Pitfall: Pinning the DRUJ in extreme pronation or supination can lead to severe postoperative stiffness. Always pin the joint in a neutral or slightly supinated position where the capsule is under balanced tension.

POSTOPERATIVE REHABILITATION PROTOCOL

Successful outcomes depend as much on postoperative rehabilitation as on surgical execution.
* Phase 1 (0-2 weeks): The wrist is immobilized in a bulky plaster splint. Immediate active ROM of the digits, elbow, and shoulder is initiated to prevent stiffness and reduce edema.
* Phase 2 (2-6 weeks): Sutures are removed. If the DRUJ was not pinned, the patient is transitioned to a removable custom orthosis, and gentle active wrist ROM and forearm rotation begin under the guidance of a certified hand therapist. If DRUJ transfixion wires are present, forearm rotation is strictly prohibited until pin removal.
* Phase 3 (6-12 weeks): Transfixion pins (if used) are removed. Progressive strengthening and passive stretching are initiated. Dynamic splinting may be employed if stiffness persists.
* Phase 4 (12+ weeks): Return to heavy lifting and high-impact activities is permitted once radiographic union is confirmed and functional strength is restored.

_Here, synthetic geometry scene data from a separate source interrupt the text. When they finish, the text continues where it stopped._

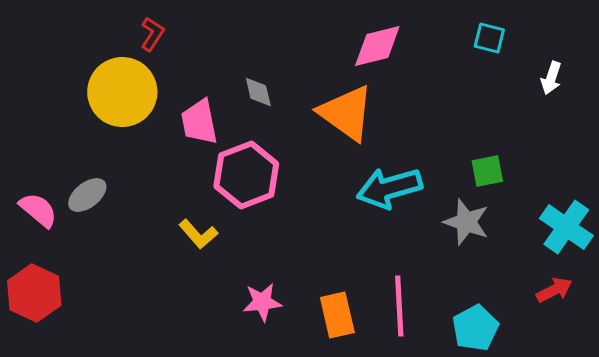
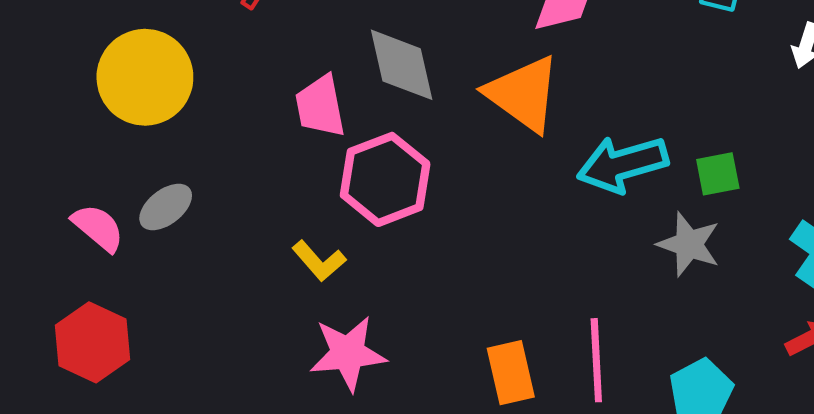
yellow circle: (122, 92) -> (145, 77), moved
gray diamond: (258, 92) -> (402, 65), size x1.8
cyan arrow: (389, 188) -> (623, 164), moved
pink star: (262, 302) -> (348, 353), moved, size x1.4

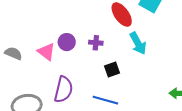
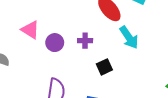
pink triangle: (46, 52) -> (30, 30), moved

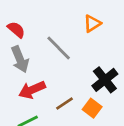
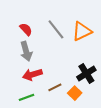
orange triangle: (92, 24) -> (82, 31), size x1.5
gray line: (59, 48) -> (56, 29), moved

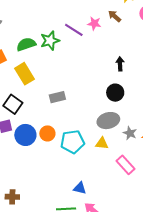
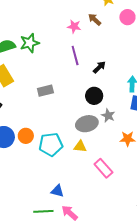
purple line: (74, 30) -> (75, 56), moved, turned 42
black arrow: (120, 64) -> (99, 67), turned 48
gray rectangle: (57, 97) -> (45, 91), moved
gray star: (130, 133) -> (108, 116), moved

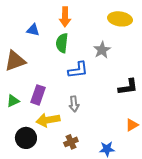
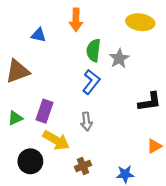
green semicircle: (62, 43) -> (94, 50), moved
blue L-shape: (78, 70) -> (91, 82), turned -45
yellow arrow: (48, 120) -> (56, 140), turned -140

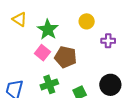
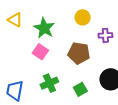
brown pentagon: (66, 57) -> (79, 53), moved

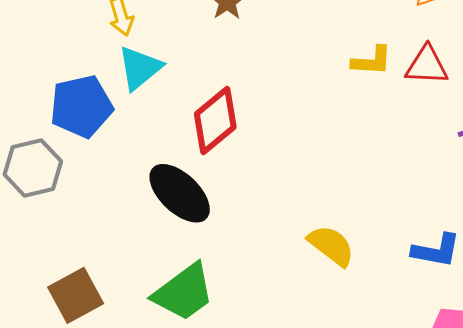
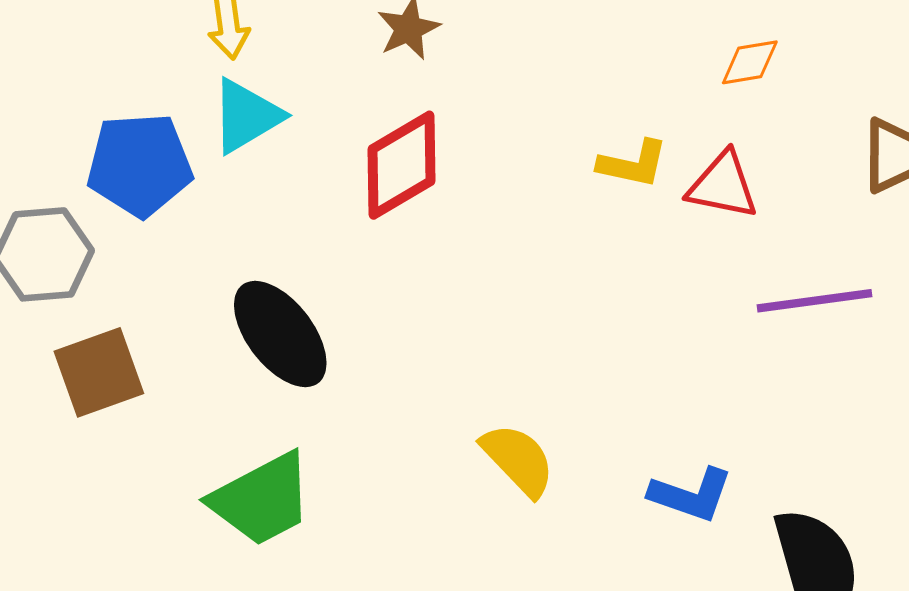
red diamond: (215, 121) -> (401, 165), moved
brown square: (76, 295) -> (99, 372), moved

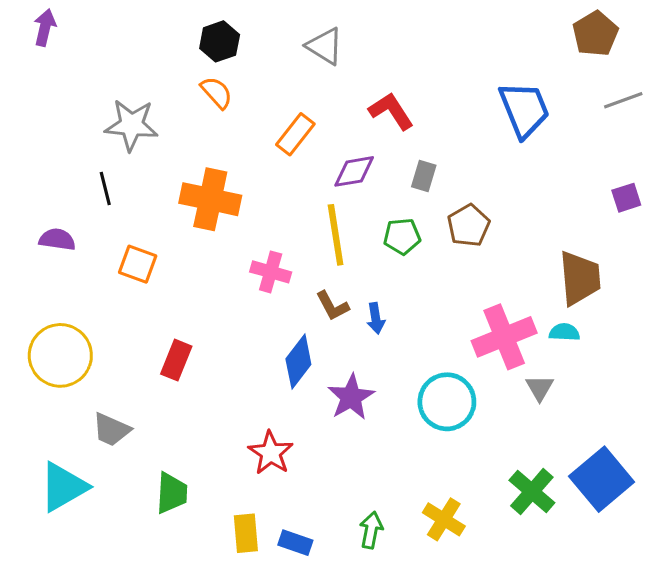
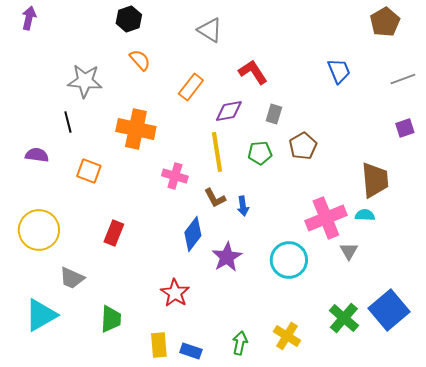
black hexagon: (220, 41) -> (129, 19), moved
gray line: (623, 100) -> (403, 79), moved
blue trapezoid: (524, 110) -> (339, 71), size x0.7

COMPLICATIONS AND OUTCOMES

While corrective osteotomy significantly improves pain and function in the majority of patients, it is a technically demanding procedure with a recognized complication profile.
* Hardware Complications: Tendon irritation or rupture (particularly the FPL volarly or the EPL dorsally) can occur if plates are positioned past the watershed line or if screws protrude dorsally.
* Neurological Injury: Transient neurapraxia of the superficial radial nerve or the median nerve can occur due to traction during the approach or deformity correction.
* Nonunion/Delayed Union: More common in cases with large structural defects, inadequate fixation, or patient non-compliance (e.g., smoking).
* Residual Stiffness: As noted in the Trousdale and Linscheid series, some loss of terminal ROM is common, particularly in pronation and supination following DRUJ reconstruction. Patients must be counseled preoperatively that the goal is a functional, pain-free arc of motion, not necessarily a return to normal baseline kinematics.